- **Directions for this task**: Repeat the records below exactly as they appear, leaving out any pictures.

(Stored entries)

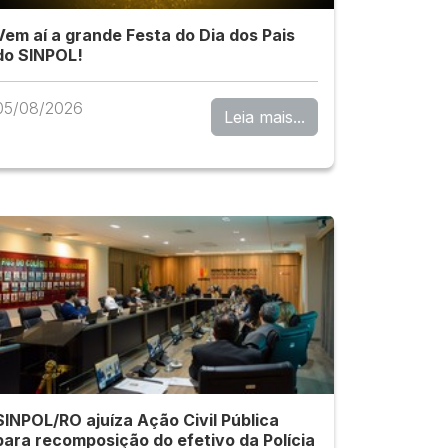
Vem aí a grande Festa do Dia dos Pais
do SINPOL!
05/08/2026
Leia mais...
SINPOL/RO ajuíza Ação Civil Pública
para recomposição do efetivo da Polícia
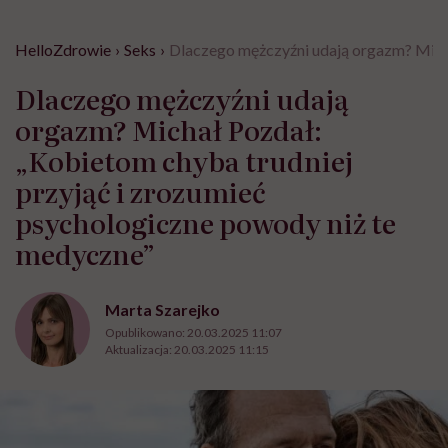
HelloZdrowie
›
Seks
›
Dlaczego mężczyźni udają orgazm? Micha
Dlaczego mężczyźni udają
orgazm? Michał Pozdał:
„Kobietom chyba trudniej
przyjąć i zrozumieć
psychologiczne powody niż te
medyczne”
Marta Szarejko
Opublikowano:
20.03.2025 11:07
Aktualizacja:
20.03.2025 11:15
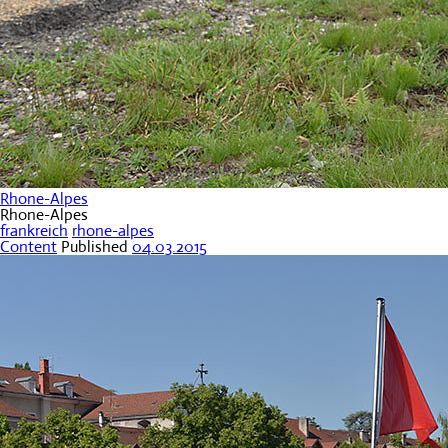
Rhone-Alpes
Rhone-Alpes
frankreich
rhone-alpes
Content
Published
04.03.2015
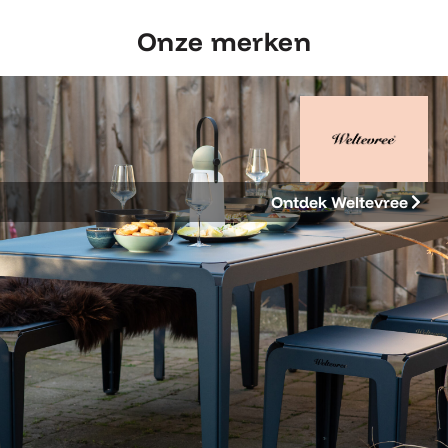
Onze merken
Ontdek Weltevree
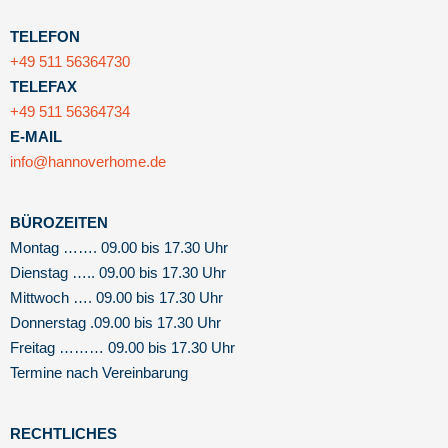
TELEFON
+49 511 56364730
TELEFAX
+49 511 56364734
E-MAIL
info@hannoverhome.de
BÜROZEITEN
Montag ……. 09.00 bis 17.30 Uhr
Dienstag ….. 09.00 bis 17.30 Uhr
Mittwoch …. 09.00 bis 17.30 Uhr
Donnerstag .09.00 bis 17.30 Uhr
Freitag ……… 09.00 bis 17.30 Uhr
Termine nach Vereinbarung
RECHTLICHES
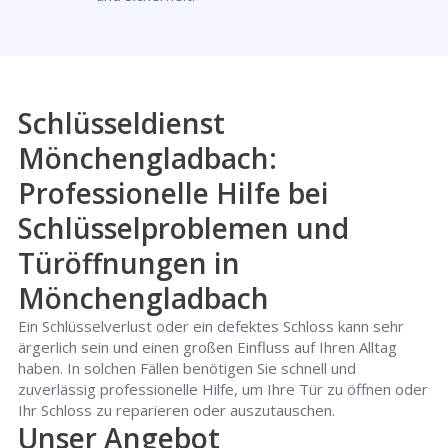
Schlüsseldienst
Mönchengladbach:
Professionelle Hilfe bei
Schlüsselproblemen und
Türöffnungen in
Mönchengladbach
Ein Schlüsselverlust oder ein defektes Schloss kann sehr
ärgerlich sein und einen großen Einfluss auf Ihren Alltag
haben. In solchen Fällen benötigen Sie schnell und
zuverlässig professionelle Hilfe, um Ihre Tür zu öffnen oder
Ihr Schloss zu reparieren oder auszutauschen.
Unser Angebot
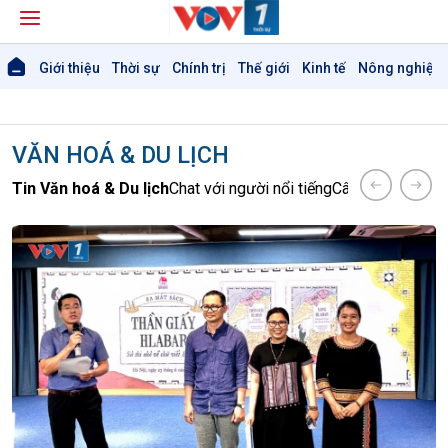
Giới thiệu
Thời sự
Chính trị
Thế giới
Kinh tế
Nông nghiệp 
VĂN HOÁ & DU LỊCH
Tin Văn hoá & Du lịch
Chat với người nổi tiếng
Câu chuyện Thể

- **Solution for this exercise**:
Vem aí a grande Festa do Dia dos Pais
do SINPOL!
05/08/2026
Leia mais...
SINPOL/RO ajuíza Ação Civil Pública
para recomposição do efetivo da Polícia
HelloZdrowie
›
Seks
›
Dlaczego mężczyźni udają orgazm? Micha
Dlaczego mężczyźni udają
orgazm? Michał Pozdał:
„Kobietom chyba trudniej
przyjąć i zrozumieć
psychologiczne powody niż te
medyczne”
Marta Szarejko
Opublikowano:
20.03.2025 11:07
Aktualizacja:
20.03.2025 11:15
Rhone-Alpes
Rhone-Alpes
frankreich
rhone-alpes
Content
Published
04.03.2015
Onze merken
Ontdek Weltevree
TELEFON
+49 511 56364730
TELEFAX
+49 511 56364734
E-MAIL
info@hannoverhome.de
BÜROZEITEN
Montag ……. 09.00 bis 17.30 Uhr
Dienstag ….. 09.00 bis 17.30 Uhr
Mittwoch …. 09.00 bis 17.30 Uhr
Donnerstag .09.00 bis 17.30 Uhr
Freitag ……… 09.00 bis 17.30 Uhr
Termine nach Vereinbarung
RECHTLICHES
Schlüsseldienst
Mönchengladbach:
Professionelle Hilfe bei
Schlüsselproblemen und
Türöffnungen in
Mönchengladbach
Ein Schlüsselverlust oder ein defektes Schloss kann sehr
ärgerlich sein und einen großen Einfluss auf Ihren Alltag
haben. In solchen Fällen benötigen Sie schnell und
zuverlässig professionelle Hilfe, um Ihre Tür zu öffnen oder
Ihr Schloss zu reparieren oder auszutauschen.
Unser Angebot
Giới thiệu
Thời sự
Chính trị
Thế giới
Kinh tế
Nông nghiệp 
VĂN HOÁ & DU LỊCH
Tin Văn hoá & Du lịch
Chat với người nổi tiếng
Câu chuyện Thể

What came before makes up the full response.